Photo caption: In Senegal, American educator Viola Vaughn has launched 10,000 Girls, an education project in which young women produce herbal teas, batik fabrics and dolls which are exported to the United States. (Drew Hinshaw/GlobalPost)

KAOLACK, Senegal — The history behind how Viola Vaughn’s baking class became an intercontinental export business reads like a fairy tale.

A decade ago, in this sand-swept trading town, a 9-year-old student, 47th in her class of 48, was near to flunking out of Senegal’s school system forever.

She sought tutoring from an American grandmother living nearby — who just so happened to have a doctorate in education from Columbia Teacher’s College and who was homeschooling her grandkids in Kaolack.

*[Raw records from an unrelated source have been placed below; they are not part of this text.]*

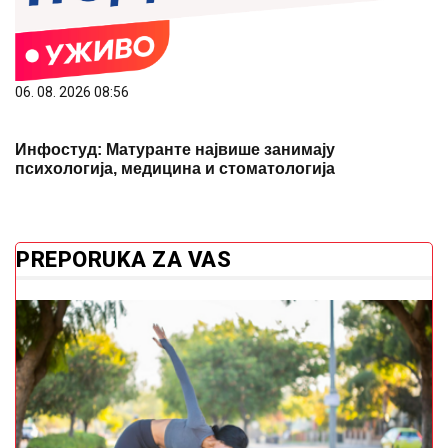
06. 08. 2026 08:56
Инфостуд: Матуранте највише занимају
психологија, медицина и стоматологија
PREPORUKA ZA VAS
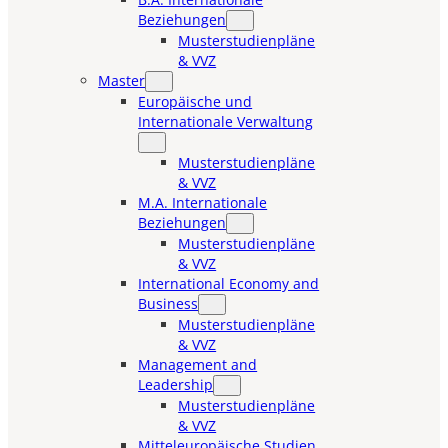
Beziehungen
Musterstudienpläne
& VVZ
Master
Europäische und
Internationale Verwaltung
Musterstudienpläne
& VVZ
M.A. Internationale
Beziehungen
Musterstudienpläne
& VVZ
International Economy and
Business
Musterstudienpläne
& VVZ
Management and
Leadership
Musterstudienpläne
& VVZ
Mitteleuropäische Studien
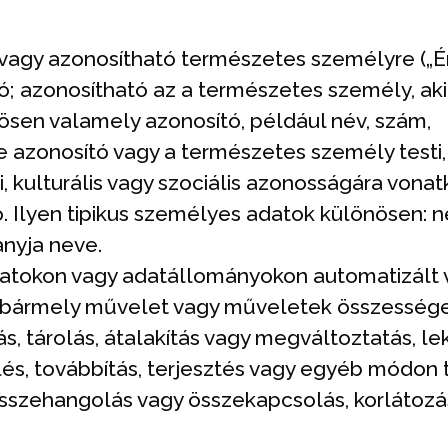
vagy azonosítható természetes személyre („Ér
; azonosítható az a természetes személy, ak
sen valamely azonosító, például név, szám,
azonosító vagy a természetes személy testi, f
i, kulturális vagy szociális azonosságára vona
. Ilyen tipikus személyes adatok különösen: n
 anyja neve.
datokon vagy adatállományokon automatizált
bármely művelet vagy műveletek összessége, 
ás, tárolás, átalakítás vagy megváltoztatás, l
zlés, továbbítás, terjesztés vagy egyéb módon 
sszehangolás vagy összekapcsolás, korlátozás,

The tutoring went so well that the preteen pupil returned with 20 eager girlfriends and they hatched a plan to raise money to buy their own school supplies – to purchase a piece of their education.

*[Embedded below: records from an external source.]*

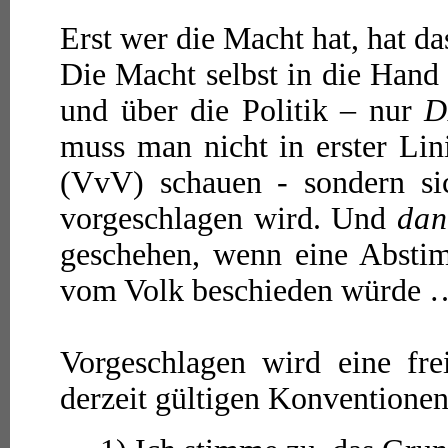
Erst wer die Macht hat, hat d
Die Macht selbst in die Han
und über die Politik – nur
D
muss man nicht in erster Li
(VvV) schauen - sondern si
vorgeschlagen wird. Und
da
geschehen, wenn eine Abst
vom Volk beschieden würde 
Vorgeschlagen wird eine fre
derzeit gültigen Konventione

“They said, ‘On American TV, we’ve seen American girls selling cookies,'” Vaughn recounted. “So they asked me: ‘Will you teach us to make cookies?’”

Vaughn’s girl-led door-to-door cookie delivery service is now a 100-acre agrobusiness, run by yesterday’s grade school dropouts, and it ships organic hibiscus tea across oceans.

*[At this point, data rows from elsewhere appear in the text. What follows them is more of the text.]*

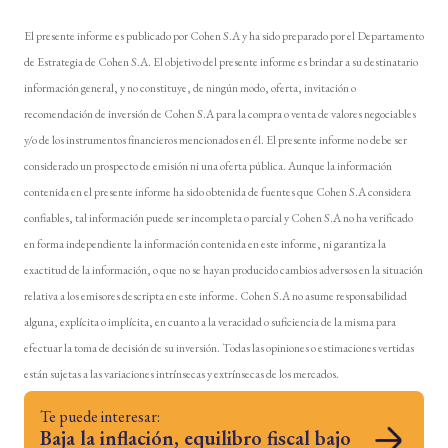
El presente informe es publicado por Cohen S.A y ha sido preparado por el Departamento
de Estrategia de Cohen S.A. El objetivo del presente informe es brindar a su destinatario
información general, y no constituye, de ningún modo, oferta, invitación o
recomendación de inversión de Cohen S.A para la compra o venta de valores negociables
y/o de los instrumentos financieros mencionados en él. El presente informe no debe ser
considerado un prospecto de emisión ni una oferta pública. Aunque la información
contenida en el presente informe ha sido obtenida de fuentes que Cohen S.A considera
confiables, tal información puede ser incompleta o parcial y Cohen S.A no ha verificado
en forma independiente la información contenida en este informe, ni garantiza la
exactitud de la información, o que no se hayan producido cambios adversos en la situación
relativa a los emisores descripta en este informe. Cohen S.A no asume responsabilidad
alguna, explícita o implícita, en cuanto a la veracidad o suficiencia de la misma para
efectuar la toma de decisión de su inversión. Todas las opiniones o estimaciones vertidas
están sujetas a las variaciones intrínsecas y extrínsecas de los mercados.
Te puede interesar:
Baja la inflación, equilibro fiscal bajo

The pastry service — since disbanded, following an unfulfillable surplus of orders — has transformed into a handicraft business that produces and exports a wide variety of batik items to art fairs in the United States.

The company enlists new employees from a bulging waiting list of unlettered young women including handicapped women looking for employment.

The booming business has earned the young women the respect and attention of their society.

“It’s taken this whole group of girls that I did not know existed, and turned them into paid, productive citizens,” Vaughn said.

When women’s development advocates speak about hinterlands where women’s education and entrepreneurial opportunities are discouraged to the detriment of the country’s development, Senegal’s agrarian Kaolack region is precisely one such case.

For every 60,000 girls who enter primary school in the region, only 4,500 make it to middle school, according to a study by Vaughn. Just 15 of those females graduate from university.

Women are routinely discouraged or even banned from buying land, Vaughn added.

Which is why Mame Thioro Sadji, a university graduate and accountant for the program says Senegal suffers “a shortfall of women in the entrepreneurial level.”

“We here know well this mentality that says woman must stay at home, mind their infants, or if she does leave the house, it should be to work in someone else’s house as a domestic,” she said.

“Our program is to change that mentality, to show that women are well and wonderfully capable of managing their own affairs,” she added.

In Vaughn’s program, women apprentice for $10 a month, learning sewing, agriculture, baking or batik printing.

Recruits undergo business training and take lectures on leadership or micro-loan management.

Many learn English. Some reap the privilege of traveling to distant Dakar, or even America where they promote their wares.

“At first they didn’t even realize they were doing international commerce, they were just filling out customs forms at the port and shipping orders,” Vaughn said. “But that’s what they’re doing.”

Nor did the tea makers realize they were producing organic leaves.

“We just couldn’t afford the chemicals,” Vaughn explained.

Now business is thriving: An American importer has asked the company to increase tea production twelvefold.

Their tablecloths, breadbaskets, dolls, and quilts patched together from batik prints are selling in festivals across the United States.

The women send 49 percent of their profits back into Vaughn’s private tutoring service, now a school of 3,838 girls with a name that highlights its aim: 10,000 Girls.

“This is so important to the development of this country,” the program’s HR Director Theiese Gustavie Diop said. “Women, too, must contribute to our development for us to advance.”